Inside Citrine Veil, Galia Lahav’s First-Ever Fragrance
“I’ve always felt something was missing,” says Galia Lahav’s head designer, Sharon Sever. “You create a woman in a gown—completely transformed, controlled, almost cinematic. And then she leaves… and nothing follows her. It felt incomplete.”
That sense of ephemerality became the starting point for Citrine Veil, Galia Lahav’s first-ever fragrance, created in collaboration with A. N. OTHER.
Launching on April 8 during Bridal Fashion Week, the scent follows a months-long collaboration between the bridal couturier and the New York-based fragrance house. Their goal? To craft an “invisible gown,” as Sever puts it: not an accessory to the house’s signature bridalwear, but its natural continuation. “Traditionally, a fashion house will define its vision for a perfume in a very detailed brief, which acts as a blueprint guiding the perfumer from concept to formula,” says Ariella Appelbaum, co-founder of A. N. OTHER. As for Galia Lahav? “There was no brief. The brand spoke for itself.” Given carte blanche on the notes, A. N. OTHER invited a roster of perfumers to create their own interpretation of the house, with one directive: make something that lingered—in memory, in proximity, on skin.
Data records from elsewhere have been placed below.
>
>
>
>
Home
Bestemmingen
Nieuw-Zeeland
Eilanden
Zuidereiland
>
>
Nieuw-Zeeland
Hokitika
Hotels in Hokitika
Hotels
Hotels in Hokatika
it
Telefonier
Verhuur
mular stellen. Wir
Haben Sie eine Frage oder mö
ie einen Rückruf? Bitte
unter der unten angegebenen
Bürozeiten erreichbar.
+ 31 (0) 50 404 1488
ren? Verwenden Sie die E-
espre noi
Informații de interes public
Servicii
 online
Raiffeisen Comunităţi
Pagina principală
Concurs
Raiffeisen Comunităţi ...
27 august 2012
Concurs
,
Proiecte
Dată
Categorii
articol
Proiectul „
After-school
From more than a dozen submissions, Citrine Veil emerged as the unanimous choice by the Galia Lahav team. What followed was less a product launch than the distillation of a feeling: the transformation Galia Lahav has long built into its gowns, now rendered in scent. For master perfumer—and the nose behind Citrine Veil—Steven Claisse, the inspiration came almost instantly. “I was immediately struck by the way each gown balances drama with restraint. I saw radiant energy piercing through a delicate veil.” In that image, the entire fragrance began to take shape—luminous, layered, and intentionally restrained.
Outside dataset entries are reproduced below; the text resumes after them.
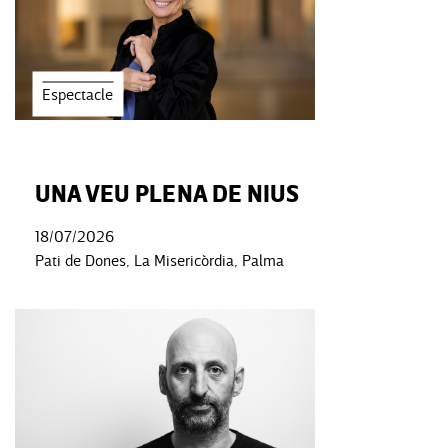
Espectacle
UNA VEU PLENA DE NIUS
18/07/2026
Pati de Dones, La Misericòrdia, Palma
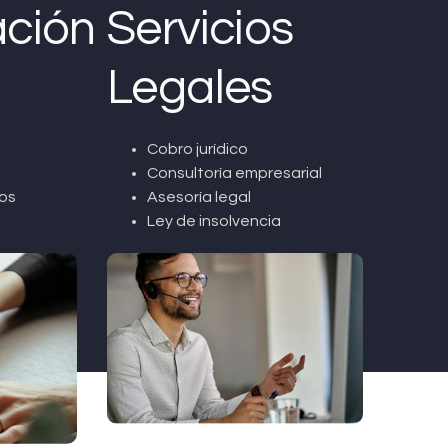
ción
Servicios
Legales
Cobro jurídico
Consultoría empresarial
os
Asesoría legal
Ley de insolvencia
Sever describes the development process in similarly couture terms. It’s “like a silhouette,” he says: “clean at first, almost innocent… and then it shifts. Warmer, deeper, slightly addictive.” The scent opens with sparkling bergamot, mandarin, and Italian lemon before softening into creamy orris, white jasmine, and cedarwood. Then, like a gown revealing its final line in motion, it settles into warm skin accord, sandalwood, musk, and woods that stay a little longer than expected.
That sense of evolution was entirely intentional. “The fragrance evolves, it surprises, it doesn’t give you everything at once,” Sever says—a sentiment that feels inseparable from the drama of Galia Lahav couture. Juxtaposing traditional bridal scents, which lean pretty in a simple, conventional way, Citrine Veil brings tension: brightness against warmth, softness against depth, innocence against seduction. The result feels almost architectural, like scent draped in layers.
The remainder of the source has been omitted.